If there is an IAP published, the circling minima may apply

For instrument runways, the minima for CTL are specified in Part-NCO and printed at the bottom right of every Jepp plate.

Last Edited by Timothy at 01 Jul 15:40
EGKB Biggin Hill

Peter wrote:

In the UK, what they call a “low level circuit” can be down to about 700ft AAL, IIRC, in one place I know (EGKA) although in principle you should be able to do it down to 500ft, as this is the general rule for low flying near man-made objects. OTOH the low flying rule is exempted when taking off or landing, for obvious reasons!

The phrasing of the exemption is “except when necessary for take-off or landing”.

So I would say that 500 ft is the minimum height in the traffic circuit expect when you have to descend towards the runway (and when you are climbing out, obviously). When you have to descend will depend on things like the shape and size of the traffic circuit, aircraft performance etc. In any case it must surely always be ok to follow a 3° glidepath on final.

ESKC (Uppsala/Sundbro), Sweden

In any case it must surely always be ok to follow a 3° glidepath on final.

Not at all. There are plenty of examples where that is not ok.

EGKB Biggin Hill

This is not an IFR “circle to land” question, to which the answer is simple as per Timothy’s post above.
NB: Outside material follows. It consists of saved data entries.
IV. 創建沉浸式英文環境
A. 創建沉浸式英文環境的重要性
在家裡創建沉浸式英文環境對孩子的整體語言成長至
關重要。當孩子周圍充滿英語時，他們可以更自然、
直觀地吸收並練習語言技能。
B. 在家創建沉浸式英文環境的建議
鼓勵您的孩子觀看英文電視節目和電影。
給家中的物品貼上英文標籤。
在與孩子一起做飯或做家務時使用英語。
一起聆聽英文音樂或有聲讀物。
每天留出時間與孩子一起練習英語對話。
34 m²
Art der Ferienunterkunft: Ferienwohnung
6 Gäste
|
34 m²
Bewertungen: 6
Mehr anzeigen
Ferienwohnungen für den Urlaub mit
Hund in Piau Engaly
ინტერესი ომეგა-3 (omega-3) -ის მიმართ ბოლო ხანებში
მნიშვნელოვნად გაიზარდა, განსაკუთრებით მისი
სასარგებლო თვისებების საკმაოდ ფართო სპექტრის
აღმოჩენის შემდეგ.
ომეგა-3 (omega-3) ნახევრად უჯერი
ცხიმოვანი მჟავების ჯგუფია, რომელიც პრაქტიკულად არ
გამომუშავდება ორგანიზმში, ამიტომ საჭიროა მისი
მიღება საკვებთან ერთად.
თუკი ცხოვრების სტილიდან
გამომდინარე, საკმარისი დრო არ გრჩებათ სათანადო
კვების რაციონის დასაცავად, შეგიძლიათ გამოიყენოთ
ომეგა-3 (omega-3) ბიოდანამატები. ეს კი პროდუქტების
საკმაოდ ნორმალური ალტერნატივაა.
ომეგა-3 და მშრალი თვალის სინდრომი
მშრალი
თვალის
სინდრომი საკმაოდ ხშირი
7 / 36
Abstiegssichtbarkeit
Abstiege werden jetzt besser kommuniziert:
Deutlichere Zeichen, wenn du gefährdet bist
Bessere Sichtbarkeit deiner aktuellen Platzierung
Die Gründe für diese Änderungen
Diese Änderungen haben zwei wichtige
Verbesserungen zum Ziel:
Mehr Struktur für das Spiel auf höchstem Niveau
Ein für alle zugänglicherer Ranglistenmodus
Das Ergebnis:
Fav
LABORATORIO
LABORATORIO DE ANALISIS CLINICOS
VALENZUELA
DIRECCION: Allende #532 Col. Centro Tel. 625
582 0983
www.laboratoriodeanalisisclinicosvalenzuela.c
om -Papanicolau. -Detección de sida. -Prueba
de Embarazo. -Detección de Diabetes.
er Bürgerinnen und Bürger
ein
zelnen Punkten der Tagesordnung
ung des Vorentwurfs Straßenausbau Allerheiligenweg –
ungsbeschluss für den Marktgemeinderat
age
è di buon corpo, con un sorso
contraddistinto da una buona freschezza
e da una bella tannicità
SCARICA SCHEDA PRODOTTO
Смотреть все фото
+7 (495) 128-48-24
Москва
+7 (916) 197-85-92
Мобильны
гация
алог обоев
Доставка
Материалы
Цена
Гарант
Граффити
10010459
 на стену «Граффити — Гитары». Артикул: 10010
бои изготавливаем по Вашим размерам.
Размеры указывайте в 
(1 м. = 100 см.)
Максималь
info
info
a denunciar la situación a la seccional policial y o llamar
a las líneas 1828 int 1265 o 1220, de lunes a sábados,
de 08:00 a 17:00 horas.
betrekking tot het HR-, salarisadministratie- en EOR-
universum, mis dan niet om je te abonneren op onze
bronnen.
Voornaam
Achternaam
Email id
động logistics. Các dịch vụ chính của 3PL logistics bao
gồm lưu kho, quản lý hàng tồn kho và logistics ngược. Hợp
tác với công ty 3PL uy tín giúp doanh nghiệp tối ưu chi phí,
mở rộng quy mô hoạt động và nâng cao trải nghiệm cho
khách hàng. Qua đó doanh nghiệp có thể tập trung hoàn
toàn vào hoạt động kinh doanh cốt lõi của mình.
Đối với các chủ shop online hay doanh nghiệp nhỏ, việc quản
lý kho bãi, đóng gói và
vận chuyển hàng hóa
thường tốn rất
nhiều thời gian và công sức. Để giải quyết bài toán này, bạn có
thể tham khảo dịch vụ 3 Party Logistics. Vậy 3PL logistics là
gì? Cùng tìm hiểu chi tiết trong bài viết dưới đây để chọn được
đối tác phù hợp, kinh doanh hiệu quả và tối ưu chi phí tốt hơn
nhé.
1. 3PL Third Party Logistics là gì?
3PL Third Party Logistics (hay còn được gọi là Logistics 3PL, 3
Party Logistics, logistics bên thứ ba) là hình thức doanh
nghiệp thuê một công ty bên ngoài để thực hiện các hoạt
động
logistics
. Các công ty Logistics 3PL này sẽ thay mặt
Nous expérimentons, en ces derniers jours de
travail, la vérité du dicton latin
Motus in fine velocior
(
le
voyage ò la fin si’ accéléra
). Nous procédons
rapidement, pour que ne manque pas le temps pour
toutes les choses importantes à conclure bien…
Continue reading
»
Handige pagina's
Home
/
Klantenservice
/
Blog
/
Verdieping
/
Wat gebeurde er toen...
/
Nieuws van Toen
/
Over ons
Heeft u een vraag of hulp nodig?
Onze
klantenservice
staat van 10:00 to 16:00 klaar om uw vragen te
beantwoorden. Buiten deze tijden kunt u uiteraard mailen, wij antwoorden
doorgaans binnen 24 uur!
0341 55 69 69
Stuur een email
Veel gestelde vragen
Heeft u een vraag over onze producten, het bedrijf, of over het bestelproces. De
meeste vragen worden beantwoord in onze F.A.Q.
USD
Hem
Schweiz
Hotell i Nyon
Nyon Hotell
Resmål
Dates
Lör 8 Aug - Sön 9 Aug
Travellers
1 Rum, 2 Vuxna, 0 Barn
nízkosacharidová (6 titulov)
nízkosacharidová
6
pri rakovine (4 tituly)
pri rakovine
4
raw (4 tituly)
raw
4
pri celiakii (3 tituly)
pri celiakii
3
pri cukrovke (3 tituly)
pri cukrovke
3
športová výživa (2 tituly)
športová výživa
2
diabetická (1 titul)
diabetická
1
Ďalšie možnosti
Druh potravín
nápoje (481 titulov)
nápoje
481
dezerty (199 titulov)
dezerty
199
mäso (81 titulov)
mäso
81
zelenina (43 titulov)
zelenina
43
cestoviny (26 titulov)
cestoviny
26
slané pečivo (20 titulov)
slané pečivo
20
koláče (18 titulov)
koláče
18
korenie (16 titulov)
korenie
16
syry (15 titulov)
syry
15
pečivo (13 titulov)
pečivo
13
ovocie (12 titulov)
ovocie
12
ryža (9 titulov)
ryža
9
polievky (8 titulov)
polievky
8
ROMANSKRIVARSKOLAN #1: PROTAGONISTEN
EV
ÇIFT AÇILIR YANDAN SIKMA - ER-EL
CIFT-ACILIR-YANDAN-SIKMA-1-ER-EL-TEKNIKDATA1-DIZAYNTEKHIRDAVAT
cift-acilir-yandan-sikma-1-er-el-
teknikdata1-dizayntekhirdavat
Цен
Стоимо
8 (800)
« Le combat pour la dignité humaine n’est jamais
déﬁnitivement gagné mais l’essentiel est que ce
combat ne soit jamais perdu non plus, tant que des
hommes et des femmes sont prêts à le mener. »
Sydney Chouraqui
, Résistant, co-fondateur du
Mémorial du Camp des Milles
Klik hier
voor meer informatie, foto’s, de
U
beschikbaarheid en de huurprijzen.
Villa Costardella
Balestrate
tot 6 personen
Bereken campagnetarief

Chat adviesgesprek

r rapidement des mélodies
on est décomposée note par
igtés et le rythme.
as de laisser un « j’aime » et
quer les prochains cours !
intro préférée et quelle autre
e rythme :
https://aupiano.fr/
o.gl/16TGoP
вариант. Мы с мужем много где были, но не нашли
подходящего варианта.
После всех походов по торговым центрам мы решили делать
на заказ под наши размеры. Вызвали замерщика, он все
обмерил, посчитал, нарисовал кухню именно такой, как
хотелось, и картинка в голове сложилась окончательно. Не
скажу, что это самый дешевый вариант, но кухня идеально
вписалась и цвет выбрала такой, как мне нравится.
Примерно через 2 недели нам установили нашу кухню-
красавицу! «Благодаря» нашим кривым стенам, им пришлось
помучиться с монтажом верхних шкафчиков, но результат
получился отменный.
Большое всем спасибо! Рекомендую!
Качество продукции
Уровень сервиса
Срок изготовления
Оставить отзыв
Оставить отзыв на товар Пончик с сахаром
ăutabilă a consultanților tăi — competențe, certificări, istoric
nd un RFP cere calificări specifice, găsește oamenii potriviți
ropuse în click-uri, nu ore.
My “drift” in this question is how low can you fly around an airport.

Let’s say you want, or are somehow required to, fly a circuit to inspect the airport, for animals on the runway, etc.

Medewok has provided the minima for Germany, which seem to be, ahem, practically nothing just as long as you don’t hit the ground His posts suggests that was a VFR circle to land. Actually that is quite interesting in itself because what is the difference between

  • flying an IAP and circling to land
  • flying under VFR and circling to land

in terms of required obstacle clearance?

Administrator
Shoreham EGKA, United Kingdom

MedEwok wrote:

I don’t think there is a lower limit. My FI during PPL training demonstrated a “bad weather circuit” to me at about 200ft AMSL.

I was told to aim for 200-300ft with the “picture” the same as for a normal circuit. Told off if I drifted up to 400ft.

Regards, SD..

My understanding “VFR low level circuit” is done when you depart mis judging cloud-base for full circuit, that can be done at any height tough one has to take the following considerations:
- CB<500ft is no longer VFR or SVFR
- Straight flight until 394ft before first turn after takeoff (if no SID and not applicable to UK)
- Some max bank angle vs height I did read about but can’t recall (50ft wings should be level )
- In gliding, final turn not bellow 300ft agl

Most FI will do bad weather circuit at 600ft but I have got an FI who did it at 300ft, AIP AD CB is 600ft min

MedEwok wrote:

“bad weather circuit” to me at about 200ft AMSL.

Including when airport is at 400ft AMSL, you mean AGL

Last Edited by Ibra at 01 Jul 17:14
Paris/Essex, France/UK, United Kingdom

As I understand it :

500’ AGL and 500’ MSD apply in the UK – the downwind leg of a low level circuit is not an ‘approach to land’. Circling minima is there to assure obstacle clearance so if go visual at that height you can safely start to perform the manoeuvre at that height, with an inherent assumption you may pop back into IMC and need some distance to perform a go around, 500’ still applies. A circle to land will not always be following a normal visual circuit pattern either.

Visual low level circuits may be performed lower than the circling minima because it is a visual exercise and you can see terrain / obstacles in theory.

The whole point is to get the aircraft onto a safe approach profile as expediently as possible, while maintaining visual reference with the intended landing area – it’s not heroic to mess around low level, slow, in potentially a draggy config IMHO!

Now retired from forums best wishes

Timothy wrote:

Not at all. There are plenty of examples where that is not ok.

I meant as far as the rules of the air are concerned. I am sure there are plenty of situations where, e.g. for noise abatement or terrain reasons you need a steeper glidepath. Or what?